Engineers love tough problems and here are plenty of them. Within a month after starting at Cxense, I have been thrown into designing a weighting function that would include dwell time and page popularity into computing the impact of the page’s content on a user’s interest profile and implementing complex filters for a distributed low-level database (solved by implementing bit-wise logical filters and a stack machine). At the same time I reviewed a highly impressive implementation for an incremental inverted index on top of a compressed integer list and lots of mind-numbing bit-twiddling code. The author was Erik Gorset, whom I am deeply grateful for all the inspiration and advice over the years. Since then my colleagues and I have worked on thousands of dazzling problems within areas of distributed databases, data mining, machine learning and development operations, not to mention all bugfixes. Fixing bugs is actually fun, because it feels good to trace that flaw by the end of the day and fix it. Nothing is perfect, and that is also why you need to write good unit and integration tests. Writing tests is hard and time consuming, but it always pays off in the long run. Code reviews provide a great opportunity to learn how other people think and tackle challenges, both for the reviewer and the one being reviewed.

Scale

When I met guys from Cxense for the first time five years ago, they were going live with a large publisher network in Spain. I remember seeing a live chart with the event traffic instantly increasing ten times or so. The guys were very excited about whether the system would handle the challenge, and it did. Since then the numbers have increased by many orders of magnitude. We passed the 20 billion page views per month mark a two years ago. Counting all possible type of events we collect that would be above 60 billion events per month or more than one terabyte of data per day. Crawling is also approaching 100 million Web pages per month these days. These numbers are huge, but the transition impresses me even more because it is impossible to design a system for this kind of growth. A solution that is sufficient at one point has to be phased with a better solution at another point, which in its turn will become obsolete at a later point. Nevertheless, despite this tremendous growth we are still able to serve real-time data with latency counted in just milliseconds.

Tools

We used Java since the beginning, and previously most of us used Eclipse with a common setup for CheckStyle and FindBugs. Nowadays, the majority is using IDEA, but we still heavily rely on a common code style, static checks and a set of best practices. We use git with a common code repo and another repo for data center configuration related stuff. At the moment we use GitLab for code reviews and a homemade builder doing speculative merge builds and lots of awesomeness like stability tests and automatic deployment to the staging environment. Skipping the details, what I love most is that we can deploy anything within just a few minutes even at the current scale.

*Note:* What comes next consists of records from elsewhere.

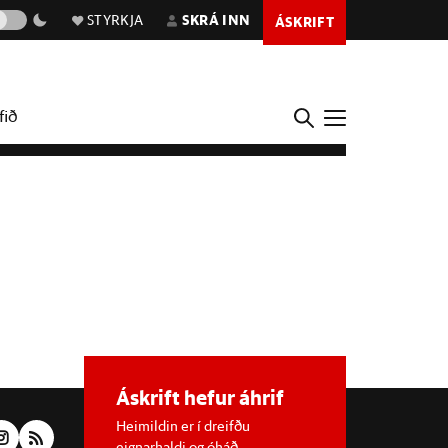
STYRKJA
SKRÁ INN
ÁSKRIFT
fið
Áskrift hefur áhrif
Heimildin er í dreifðu
eignarhaldi og óháð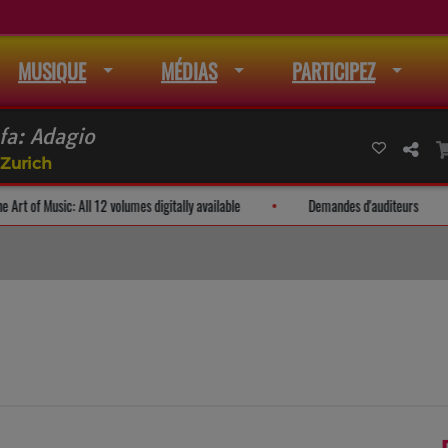
MUSIQUE
MÉDIAS
PARTICIPEZ
fa: Adagio
Zurich
ail
The Art of Music: All 12 volumes digitally available
Demandes 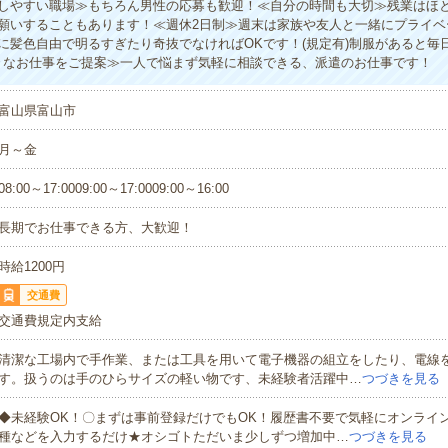
しやすい職場≫もちろん男性の応募も歓迎！≪自分の時間も大切≫残業はほ
願いすることもあります！≪週休2日制≫週末は家族や友人と一緒にプライベ
に髪色自由で明るすぎたり奇抜でなければOKです！(規定有)制服があると毎
々なお仕事をご提案≫一人で悩まず気軽に相談できる、派遣のお仕事です！
富山県富山市
月～金
08:00～17:0009:00～17:0009:00～16:00
長期でお仕事できる方、大歓迎！
時給1200円
交通費
交通費規定内支給
清潔な工場内で手作業、または工具を用いて電子機器の組立をしたり、電線
す。扱うのは手のひらサイズの軽い物です、未経験者活躍中…
つづきを見る
◆未経験OK！〇まずは事前登録だけでもOK！履歴書不要で気軽にオンライ
種などを入力するだけ★オシゴトただいま少しずつ増加中…
つづきを見る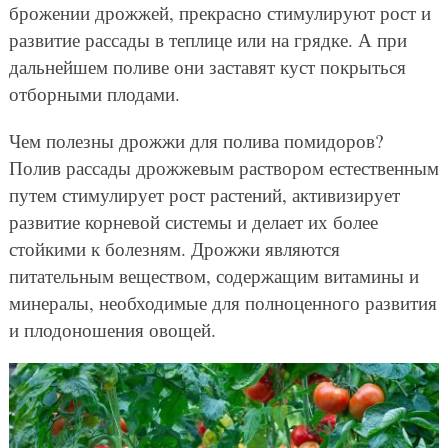
брожении дрожжей, прекрасно стимулируют рост и
развитие рассады в теплице или на грядке. А при
дальнейшем поливе они заставят куст покрыться
отборными плодами.
Чем полезны дрожжи для полива помидоров?
Полив рассады дрожжевым раствором естественным
путем стимулирует рост растений, активизирует
развитие корневой системы и делает их более
стойкими к болезням. Дрожжи являются
питательным веществом, содержащим витамины и
минералы, необходимые для полноценного развития
и плодоношения овощей.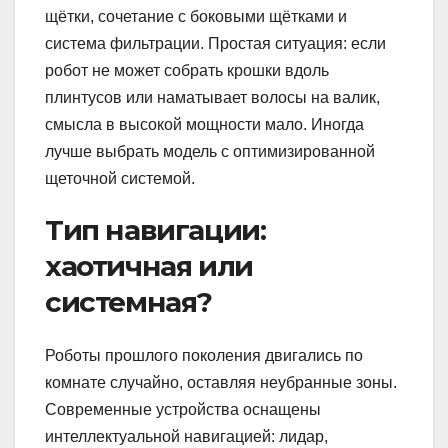
щётки, сочетание с боковыми щётками и
система фильтрации. Простая ситуация: если
робот не может собрать крошки вдоль
плинтусов или наматывает волосы на валик,
смысла в высокой мощности мало. Иногда
лучше выбрать модель с оптимизированной
щеточной системой.
Тип навигации:
хаотичная или
системная?
Роботы прошлого поколения двигались по
комнате случайно, оставляя неубранные зоны.
Современные устройства оснащены
интеллектуальной навигацией: лидар,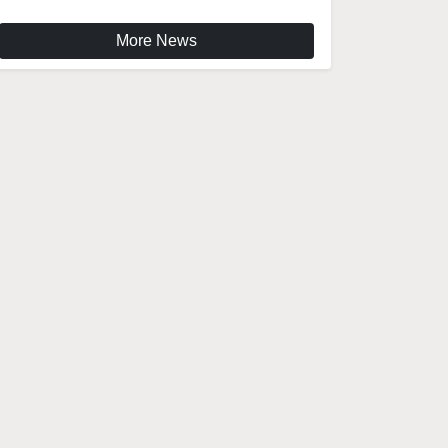
More News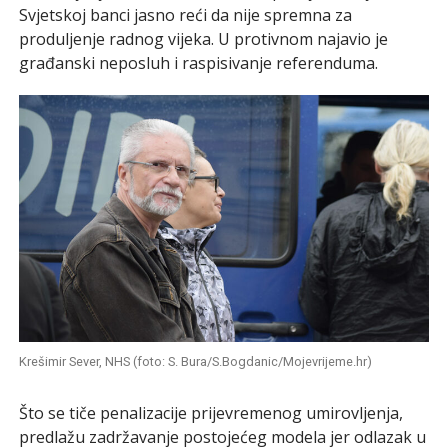
Svjetskoj banci jasno reći da nije spremna za
produljenje radnog vijeka. U protivnom najavio je
građanski neposluh i raspisivanje referenduma.
Krešimir Sever, NHS (foto: S. Bura/S.Bogdanic/Mojevrijeme.hr)
Što se tiče penalizacije prijevremenog umirovljenja,
predlažu zadržavanje postojećeg modela jer odlazak u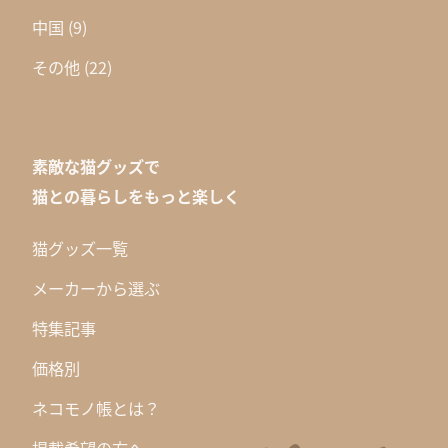
中国
(9)
その他
(22)
素敵な猫グッズで
猫との暮らしをもっと楽しく
猫グッズ一覧
メーカーから選ぶ
特集記事
価格別
ネコモノ帳とは？
掲載希望の方へ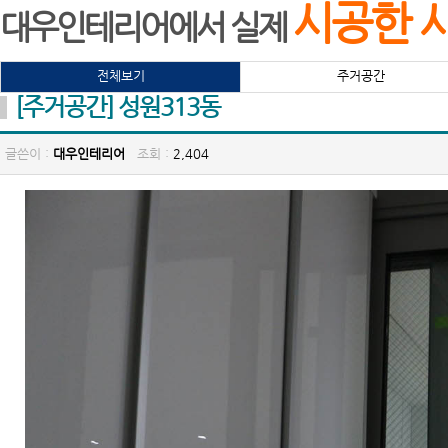
시공한 
대우인테리어에서 실제
전체보기
주거공간
[주거공간] 성원313동
글쓴이 :
대우인테리어
조회 :
2,404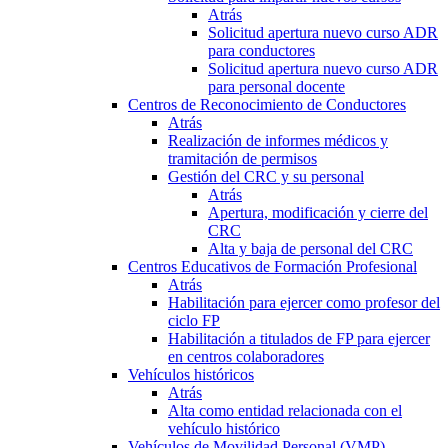
Atrás
Solicitud apertura nuevo curso ADR
para conductores
Solicitud apertura nuevo curso ADR
para personal docente
Centros de Reconocimiento de Conductores
Atrás
Realización de informes médicos y
tramitación de permisos
Gestión del CRC y su personal
Atrás
Apertura, modificación y cierre del
CRC
Alta y baja de personal del CRC
Centros Educativos de Formación Profesional
Atrás
Habilitación para ejercer como profesor del
ciclo FP
Habilitación a titulados de FP para ejercer
en centros colaboradores
Vehículos históricos
Atrás
Alta como entidad relacionada con el
vehículo histórico
Vehículos de Movilidad Personal (VMP)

Initially we would rent hardware and run things on bare Ubuntu servers ourselves, using Upstart for continuous services and crontab for scheduled tasks. The implementation would be in Java with a BASH or Python wrapping and most of the internal services would often have a fixed HTTP port with JSON input/output. Data pipelines would often be implemented with a few simple of components, one of which would for example receive data and write it to disk using atomic appends, while another would tail the written data and crunch it or send it to another service (again using JSON over HTTP). This gave us many nice benefits for scaling (add more consumers behind a load balancer), failover (as long the data is written to disk somewhere, nothing is lost), debugging (just look up the logs) and monitoring.

With the growth mentioned earlier, we are now moving over to Mesos (running on top of our own hardware) and running things with Aurora. Nowadays, we use gRPC for communication between services, Consul for service discovery, Prometheus for performance metrics and alerting and Grafana for monitoring dashboards. Things are getting even better and deployments across multiple data centers and hundreds of machines are still within minutes. In fact, they are only getting faster.

Flow

When I started at Cxense, it was a typical startup – we used JIRA for issue tracking, but it was a mix of roadmap features, devs’ own ideas and FIXMEs, support issues reported by customers or deliverables promised by sales guys, with no clear definition for priorities or deadlines. We would pick tickets that we thought were most urgent or important and did our best to solve them most efficiently. We would discuss this in daily standups and perhaps present some cool new features at regular video calls. Once in a while each developer would have a hell week, when he or she would be facing all the incoming support issues, chats and alerts. The fun part in this was that one could hack a set of new features over a weekend or handle a hundred of support issues during a hell week. The boring part of this was figuring out where the company was going after all.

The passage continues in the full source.